(Transcribed page contents)
|---|
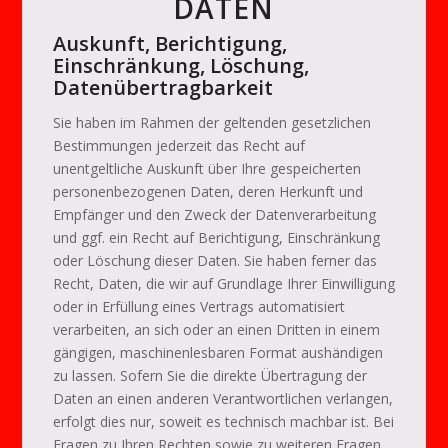
DATEN
Auskunft, Berichtigung,
Einschränkung, Löschung,
Datenübertragbarkeit
Sie haben im Rahmen der geltenden gesetzlichen
Bestimmungen jederzeit das Recht auf
unentgeltliche Auskunft über Ihre gespeicherten
personenbezogenen Daten, deren Herkunft und
Empfänger und den Zweck der Datenverarbeitung
und ggf. ein Recht auf Berichtigung, Einschränkung
oder Löschung dieser Daten. Sie haben ferner das
Recht, Daten, die wir auf Grundlage Ihrer Einwilligung
oder in Erfüllung eines Vertrags automatisiert
verarbeiten, an sich oder an einen Dritten in einem
gängigen, maschinenlesbaren Format aushändigen
zu lassen. Sofern Sie die direkte Übertragung der
Daten an einen anderen Verantwortlichen verlangen,
erfolgt dies nur, soweit es technisch machbar ist. Bei
Fragen zu Ihren Rechten sowie zu weiteren Fragen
|---|
> _About this exercise_
Lines with "Löschung": return each one from the data above.

> _Expected output_
Einschränkung, Löschung,
oder Löschung dieser Daten. Sie haben ferner das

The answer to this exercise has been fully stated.